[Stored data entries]
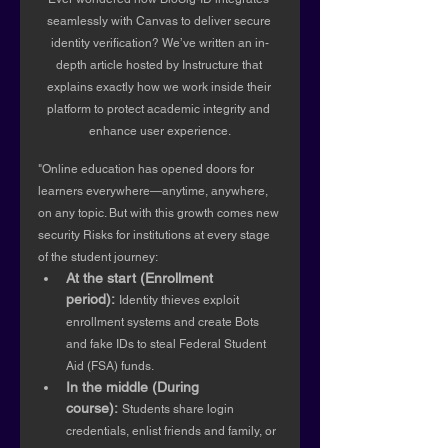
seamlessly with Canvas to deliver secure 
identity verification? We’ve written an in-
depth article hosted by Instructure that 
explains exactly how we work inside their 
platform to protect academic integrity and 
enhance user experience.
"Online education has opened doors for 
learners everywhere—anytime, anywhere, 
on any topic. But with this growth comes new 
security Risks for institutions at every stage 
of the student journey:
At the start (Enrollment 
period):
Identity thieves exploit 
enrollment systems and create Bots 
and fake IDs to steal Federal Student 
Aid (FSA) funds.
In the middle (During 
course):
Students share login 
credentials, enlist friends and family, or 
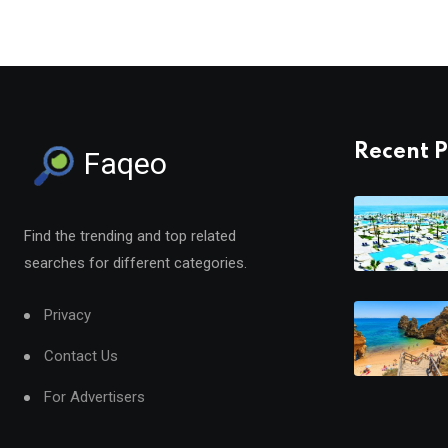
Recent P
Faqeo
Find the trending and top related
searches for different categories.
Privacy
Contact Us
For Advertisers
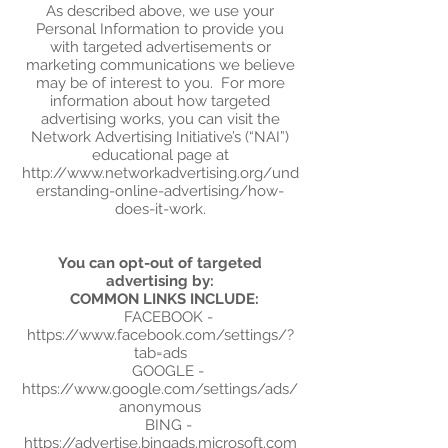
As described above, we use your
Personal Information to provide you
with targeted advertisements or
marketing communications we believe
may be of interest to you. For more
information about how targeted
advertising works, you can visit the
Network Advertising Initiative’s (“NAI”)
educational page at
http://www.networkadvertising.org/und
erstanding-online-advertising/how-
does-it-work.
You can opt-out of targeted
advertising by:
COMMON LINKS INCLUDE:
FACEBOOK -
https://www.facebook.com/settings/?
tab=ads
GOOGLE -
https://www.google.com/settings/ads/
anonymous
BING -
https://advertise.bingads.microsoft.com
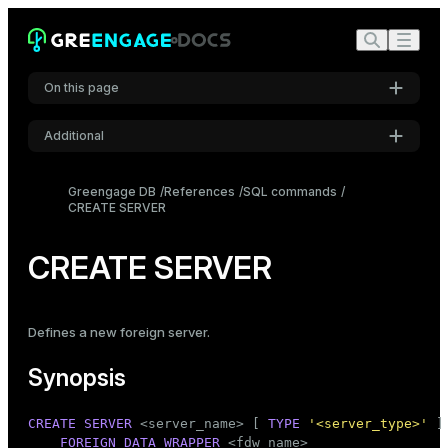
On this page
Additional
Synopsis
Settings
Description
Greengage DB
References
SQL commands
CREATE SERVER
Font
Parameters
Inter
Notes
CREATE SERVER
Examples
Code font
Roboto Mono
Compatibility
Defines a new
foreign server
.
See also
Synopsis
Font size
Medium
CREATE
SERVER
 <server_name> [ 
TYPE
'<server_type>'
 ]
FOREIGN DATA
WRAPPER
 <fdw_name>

==

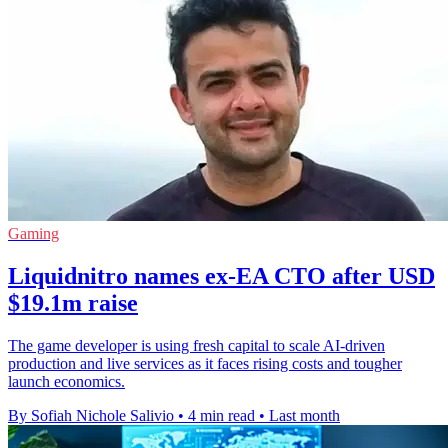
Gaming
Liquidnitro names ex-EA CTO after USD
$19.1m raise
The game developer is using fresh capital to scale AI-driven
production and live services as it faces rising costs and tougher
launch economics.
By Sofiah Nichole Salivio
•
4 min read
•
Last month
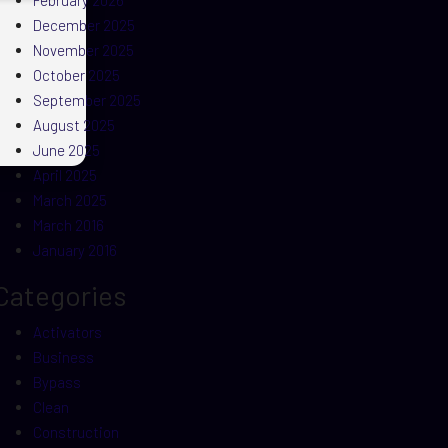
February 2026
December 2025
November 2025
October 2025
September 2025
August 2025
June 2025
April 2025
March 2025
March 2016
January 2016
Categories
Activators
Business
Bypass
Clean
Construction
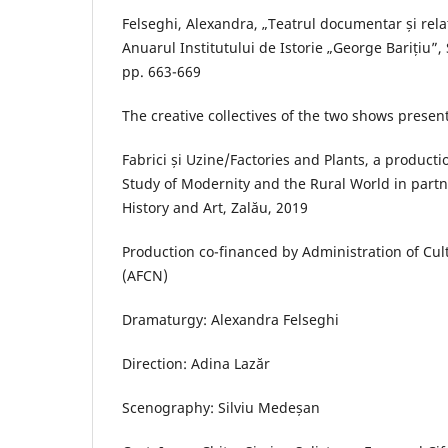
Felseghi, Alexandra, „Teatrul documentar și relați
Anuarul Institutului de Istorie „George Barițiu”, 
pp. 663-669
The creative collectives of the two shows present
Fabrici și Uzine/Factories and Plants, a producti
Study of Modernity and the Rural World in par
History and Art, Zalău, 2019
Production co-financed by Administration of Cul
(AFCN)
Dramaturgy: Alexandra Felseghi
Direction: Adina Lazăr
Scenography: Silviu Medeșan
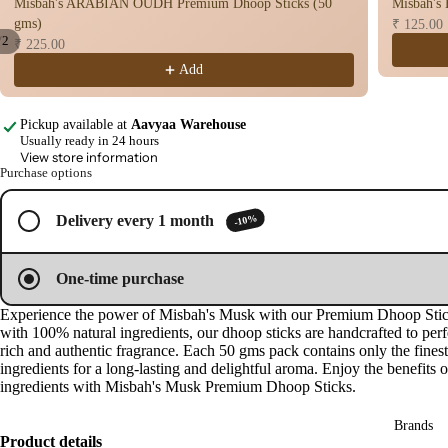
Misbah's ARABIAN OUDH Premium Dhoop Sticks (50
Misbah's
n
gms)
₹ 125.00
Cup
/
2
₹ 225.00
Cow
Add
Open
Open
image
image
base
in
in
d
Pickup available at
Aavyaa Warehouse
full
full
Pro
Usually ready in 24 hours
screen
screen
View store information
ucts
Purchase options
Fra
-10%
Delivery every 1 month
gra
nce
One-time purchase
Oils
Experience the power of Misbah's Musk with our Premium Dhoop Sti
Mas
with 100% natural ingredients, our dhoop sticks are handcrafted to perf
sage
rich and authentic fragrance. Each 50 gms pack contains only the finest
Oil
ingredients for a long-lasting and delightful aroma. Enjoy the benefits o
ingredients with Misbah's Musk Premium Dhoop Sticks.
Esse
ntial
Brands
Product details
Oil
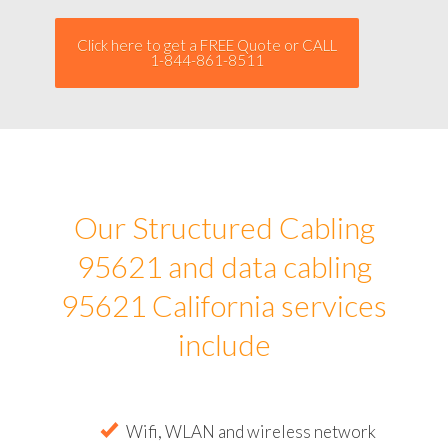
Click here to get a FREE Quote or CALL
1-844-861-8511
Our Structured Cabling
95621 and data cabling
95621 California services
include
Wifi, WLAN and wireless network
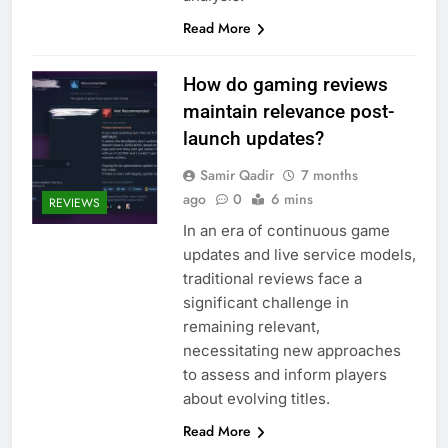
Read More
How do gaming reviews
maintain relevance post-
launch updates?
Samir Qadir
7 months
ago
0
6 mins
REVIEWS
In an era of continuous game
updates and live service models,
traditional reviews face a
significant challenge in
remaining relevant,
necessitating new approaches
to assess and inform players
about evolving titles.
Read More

*Assigned task*:
Look above for the line with "seamlessly with Canvas to deliver secure" and copy exactly from it through the line with "http://www.networkadvertising.org/und", both included. Omit the pictures.

*Output of the exercise*:
seamlessly with Canvas to deliver secure 
identity verification? We’ve written an in-
depth article hosted by Instructure that 
explains exactly how we work inside their 
platform to protect academic integrity and 
enhance user experience.
"Online education has opened doors for 
learners everywhere—anytime, anywhere, 
on any topic. But with this growth comes new 
security Risks for institutions at every stage 
of the student journey:
At the start (Enrollment 
period):
Identity thieves exploit 
enrollment systems and create Bots 
and fake IDs to steal Federal Student 
Aid (FSA) funds.
In the middle (During 
course):
Students share login 
credentials, enlist friends and family, or 
Recent P
Faqeo
Find the trending and top related
searches for different categories.
Privacy
Contact Us
For Advertisers
As described above, we use your
Personal Information to provide you
with targeted advertisements or
marketing communications we believe
may be of interest to you. For more
information about how targeted
advertising works, you can visit the
Network Advertising Initiative’s (“NAI”)
educational page at
http://www.networkadvertising.org/und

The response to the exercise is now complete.